§ Action item
Look through the data below, and copy each line that carries the word "digit".

Saved entries
####

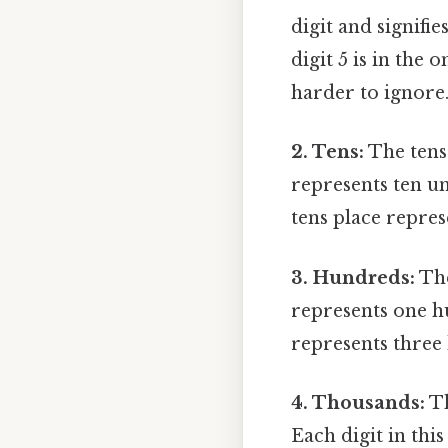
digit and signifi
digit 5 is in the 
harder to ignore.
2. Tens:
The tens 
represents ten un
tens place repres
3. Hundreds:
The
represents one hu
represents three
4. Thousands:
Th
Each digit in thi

####

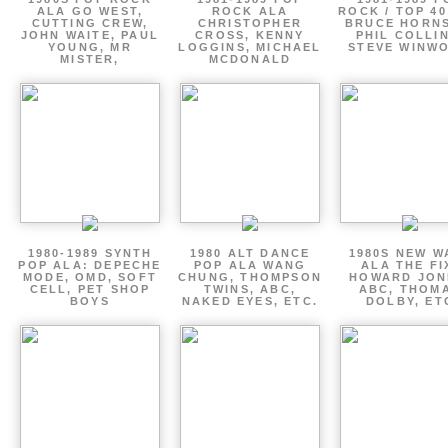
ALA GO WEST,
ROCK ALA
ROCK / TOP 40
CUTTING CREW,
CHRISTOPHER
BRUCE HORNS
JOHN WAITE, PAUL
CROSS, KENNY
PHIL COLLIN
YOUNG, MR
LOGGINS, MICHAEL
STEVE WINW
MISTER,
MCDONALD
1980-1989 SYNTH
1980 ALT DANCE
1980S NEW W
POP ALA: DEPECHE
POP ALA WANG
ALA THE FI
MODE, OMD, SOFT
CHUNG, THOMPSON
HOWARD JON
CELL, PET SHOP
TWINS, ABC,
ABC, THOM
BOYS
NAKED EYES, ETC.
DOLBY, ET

####

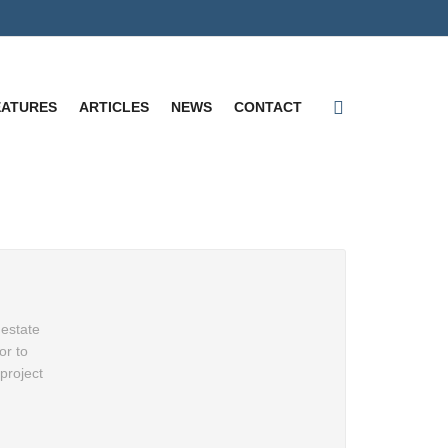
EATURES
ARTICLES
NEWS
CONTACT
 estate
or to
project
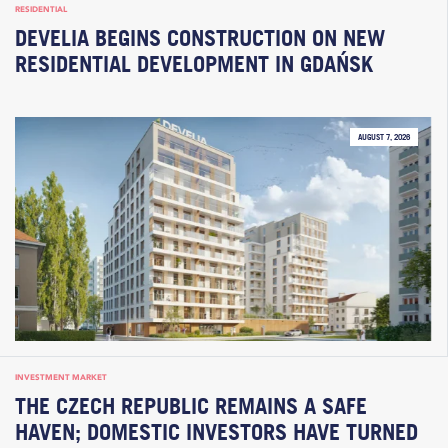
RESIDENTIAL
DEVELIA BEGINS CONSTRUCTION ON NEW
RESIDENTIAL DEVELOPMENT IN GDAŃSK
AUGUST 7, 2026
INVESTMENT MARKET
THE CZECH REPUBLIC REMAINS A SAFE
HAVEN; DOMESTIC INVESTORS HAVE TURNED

####

§ Completed task
digit and signifi
digit 5 is in the 
Each digit in thi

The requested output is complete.